Pazar, 5 Eki 2025
  • My Feed
  • My Interests
  • My Saves
  • History
  • Blog
Subscribe
Medya Günlüğü
  • Ana Sayfa
  • Yazarlar
  • Hakkımızda
  • İletişim
  • 🔥
  • MG Özel
  • Günlük
  • Serbest Kürsü
  • Köşe Yazıları
  • Beyaz Önlük
  • Mentor
Font ResizerAa
Medya GünlüğüMedya Günlüğü
  • MG Özel
  • Günlük
  • Serbest Kürsü
  • Köşe Yazıları
  • Beyaz Önlük
  • Mentor
Ara
  • Anasayfa
  • Yazarlar
  • Hakkımızda
  • İletişim
Bizi takip edin
© 2025 Medya Günlüğü. Her Hakkı Saklıdır.
Webmaster : Turan Mustak.
ManşetSerbest Kürsü

İstanbul’un geleceği için tehlike: Kanal İstanbul

Gürsel Demirok
Son güncelleme: 5 Ekim 2025 17:24
Gürsel Demirok
Paylaş
Paylaş

“Kanal İstanbul’un değerlendirildiği bilirkişi raporu tamamlandı. Raporda, projenin kentin su kaynaklarını yok edeceği, ekosistemi parçalayacağı ve kültürel mirası tehdit edeceği belirtildi. Deprem, tsunami ve heyelan risklerinin göz ardı edildiği vurgulanırken su güvenliğinin riske gireceği kaydedildi.”

Kanal İstanbul davasında Danıştay’a sunulan ve kısa bir süre önce açıklanan 400 sayfalık bilirkişi raporuna ilişkin haftalık Gazete Kadıköy’ün 2 Ekim tarihli haberinden yukarıdaki ifadeler.
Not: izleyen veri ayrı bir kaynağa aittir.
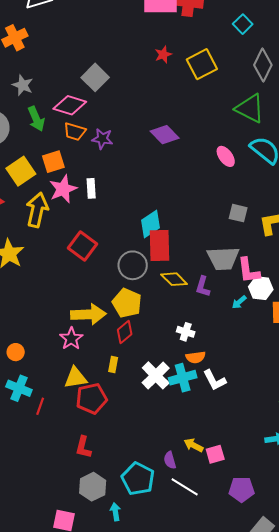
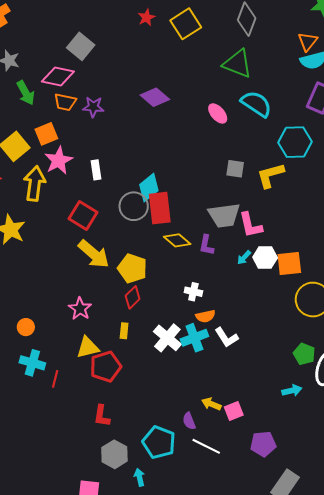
white rectangle: (91, 188) -> (96, 170), moved
gray circle: (133, 265) -> (134, 206), moved
white hexagon: (261, 288) -> (265, 258), moved
yellow arrow: (88, 314) -> (94, 254), moved, turned 48

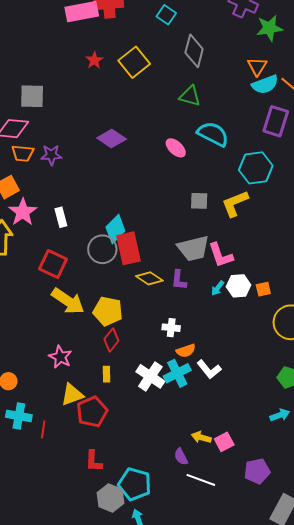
gray square: (81, 46) -> (32, 96), turned -32
green triangle: (238, 64) -> (190, 96), size x0.7
orange square: (289, 264) -> (263, 289), size x0.6
cyan pentagon: (159, 442) -> (135, 484), moved

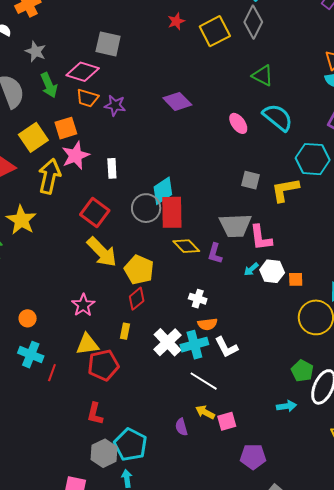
gray diamond: (194, 51) -> (253, 22), moved
white line: (201, 480) -> (204, 381), moved

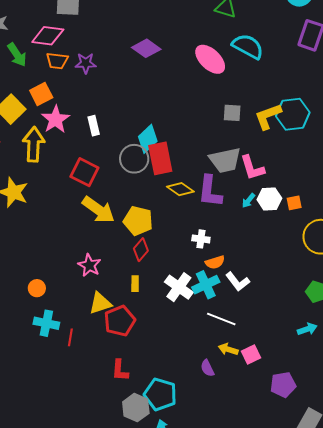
pink ellipse: (238, 123) -> (210, 59), size x1.5
cyan hexagon: (313, 159) -> (293, 114), moved
purple L-shape: (215, 253) -> (210, 191), size x1.6

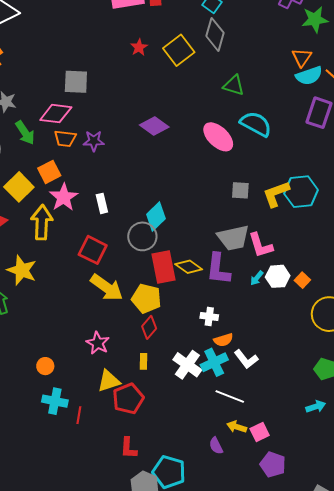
red rectangle: (160, 158) -> (164, 267), moved
orange square: (294, 203) -> (302, 280), turned -35
purple pentagon: (283, 385) -> (273, 465), moved, turned 30

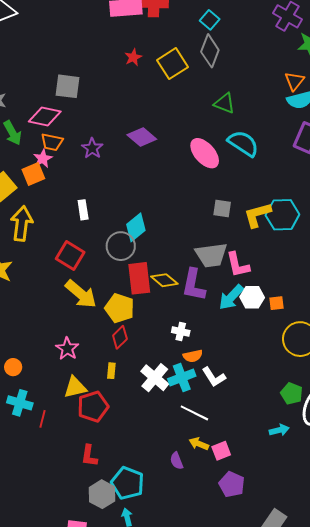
purple star: (94, 141) -> (92, 148), moved, turned 30
pink star: (64, 197) -> (43, 159), moved, size x0.7
cyan arrow: (257, 278) -> (231, 297), size x1.8
orange square: (302, 280) -> (276, 303), turned 35

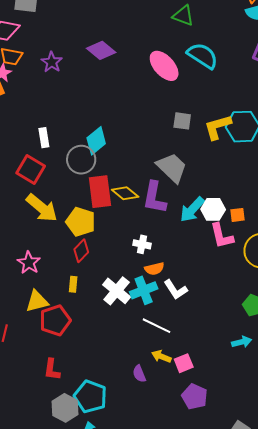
white rectangle: (83, 210) -> (44, 138), moved
gray trapezoid: (211, 255) -> (172, 168), turned -128
pink L-shape: (238, 265) -> (222, 236), moved

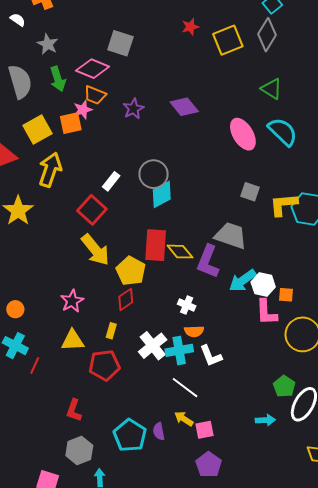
white rectangle: (44, 138) -> (111, 181), turned 36
gray circle: (81, 160) -> (154, 174), moved
gray trapezoid: (172, 168) -> (231, 235), turned -36
red pentagon: (55, 320) -> (104, 365), moved
cyan pentagon: (90, 396) -> (130, 435), moved

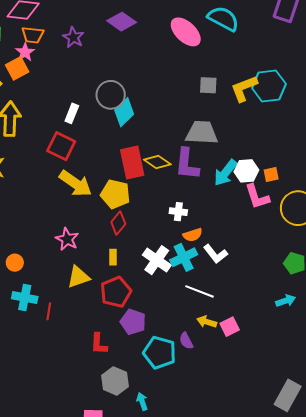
purple pentagon: (209, 465) -> (133, 322), moved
Haberde, raporda en dikkat çeken başlıklardan birinin İstanbul’un içme suyu güvenliği olduğuna işaret ediliyor.

2020 yılında gündeme gelen ve güncel davada iptali istenen “ÇED Olumlu” kararına karşı açılan iptal davasında sunulan ve bilimsel bir heyetçe hazırlanan raporda, arkeolojik ve kültür varlıkları konusunda ciddi tesbit ve uyarılar yer alıyor.
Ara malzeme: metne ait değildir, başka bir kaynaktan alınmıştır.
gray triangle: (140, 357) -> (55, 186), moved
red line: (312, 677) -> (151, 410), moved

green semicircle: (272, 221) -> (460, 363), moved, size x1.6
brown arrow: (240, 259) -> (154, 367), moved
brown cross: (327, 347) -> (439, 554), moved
Aynı rapora geçenlerde T24’te Çiğdem Toker de dikkat çekmişti. “Kanal İstanbul ÇED raporunda neler yok?” başlıklı yazısında araştırmacı yazarlarımızdan Toker, “Kanal İstanbul, birçok araziyi ve yapıyı su altında bırakacak. İptali istenen ÇED Raporu’na göre etki alanı içinde kalan tarım arazileri ile kullanım amaçlı yapıların tesbiti inşaat öncesi yapılacak” demiş, İstanbul’da geri dönüşü olanaksız zarar verecek olmasına karşın, iktidarın Kanal İstanbul projesinde yapımında direttiğini vurgulamış Toker.
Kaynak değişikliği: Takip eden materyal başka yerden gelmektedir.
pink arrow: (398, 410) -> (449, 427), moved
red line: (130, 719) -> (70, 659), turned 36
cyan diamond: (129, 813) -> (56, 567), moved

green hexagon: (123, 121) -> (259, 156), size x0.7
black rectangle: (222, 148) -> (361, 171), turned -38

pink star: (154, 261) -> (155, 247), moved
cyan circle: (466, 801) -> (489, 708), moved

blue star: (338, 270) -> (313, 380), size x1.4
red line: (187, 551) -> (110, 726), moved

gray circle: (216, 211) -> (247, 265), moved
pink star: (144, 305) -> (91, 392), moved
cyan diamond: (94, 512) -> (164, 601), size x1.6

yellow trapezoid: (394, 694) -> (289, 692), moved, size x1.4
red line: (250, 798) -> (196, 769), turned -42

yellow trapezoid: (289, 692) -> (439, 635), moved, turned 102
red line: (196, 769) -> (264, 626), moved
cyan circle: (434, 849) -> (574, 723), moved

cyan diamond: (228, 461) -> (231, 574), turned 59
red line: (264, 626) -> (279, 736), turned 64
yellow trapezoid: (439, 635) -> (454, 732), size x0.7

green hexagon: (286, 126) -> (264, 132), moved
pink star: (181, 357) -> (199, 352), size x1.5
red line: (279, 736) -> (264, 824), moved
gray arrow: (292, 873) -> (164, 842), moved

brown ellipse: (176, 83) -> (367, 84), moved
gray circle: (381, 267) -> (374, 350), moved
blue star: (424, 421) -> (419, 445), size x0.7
Bu yazıları okuyunca CHP Başkanı Özgür Özel’in her çarşamba İstanbul’un çeşitli semtlerinde düzenlendiği yoğun katılımlı mitingler aklıma geldi. “Bu mitinglerde, Kanal İstanbul projesinin yapılması halinde su kaynaklarının zarar göreceği, sismik ve çevresel risklerin yanı sıra, arkeolojik ve kültürel varlıklarla ilgili kaygılar neden dile getirilmiyor, İstanbullular neden uyarılmıyor?” diye kendi kendime sordum. Keza, “Neden İstanbul’un geleceğine ilişkin tehlikelere işaret eden rapor TV kanallarında, yazılı medyada  tartışılmıyor, kamuoyunun dikkatine getirilmiyor?” diye sordum.

Uzmanlar, kentin 20 günlük su ihtiyacını karşılayan Sazlıdere Barajı’nın proje sonrası işlevsiz hale geleceğini belirtiyor. Ayrıca, Terkos Gölü’nün yağmur sularıyla beslenemeyeceği için veriminin düşeceği ve yeni baraj projelerinin gündeme gelmesinin kaçınılmaz olacağı ifade ediliyor. 

Raporda yer alan hususlar ve uyarılar İstanbulluların dikkatine getirilmeli, projede ısrar edilmesi halinde ne tür sıkıntılarla, sorunlarla karşılaşacakları İstanbullulara anlatılmalı.

Örneğin, İstanbul’un içme ve kullanma suyuna olan talebin her geçen yıl arttığı kaydedilirken raporda şu bilgilere yer verilmiş:

 “İstanbul’un günlük su tüketimindeki artışın başlıca nedenlerinden biri nüfus artış hızının yüksek olmasıdır. 2015 yılında 14,6 milyon olan şehir nüfusu son on yılda 1,5 milyondan fazla artış göstererek 2024 yılında 16 milyona yükselmiştir. Bir yandan yaşam standardı ve nüfus artışına bağlı olarak suya olan talebin her geçen yıl artması, öte yandan iklim değişimi nedeniyle yağışlarda görülecek düzensizlik ve yaşanması muhtemel hidrolojik kuraklık nedeniyle önerilen çözümlerin pozitif etkisi olsa da (inşa edilecek barajların) ihtiyacı karşılaması mümkün gözükmemektedir. ÇED Raporu’nda sunulan önlemler kısmen çözüm olsa da yeterli görülmemiştir.”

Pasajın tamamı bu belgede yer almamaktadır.